--- The data ---

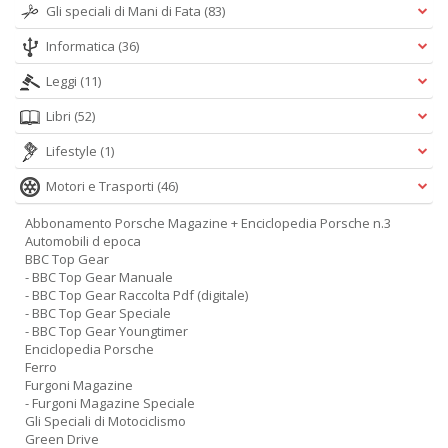
Gli speciali di Mani di Fata
(83)
Informatica
(36)
Leggi
(11)
Libri
(52)
Lifestyle
(1)
Motori e Trasporti
(46)
Abbonamento Porsche Magazine + Enciclopedia Porsche n.3
Automobili d epoca
BBC Top Gear
- BBC Top Gear Manuale
- BBC Top Gear Raccolta Pdf (digitale)
- BBC Top Gear Speciale
- BBC Top Gear Youngtimer
Enciclopedia Porsche
Ferro
Furgoni Magazine
- Furgoni Magazine Speciale
Gli Speciali di Motociclismo
Green Drive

---

**Brief**
From the listing above, copy out each line where the word "Furgoni" appears.

**Answer**
Furgoni Magazine
- Furgoni Magazine Speciale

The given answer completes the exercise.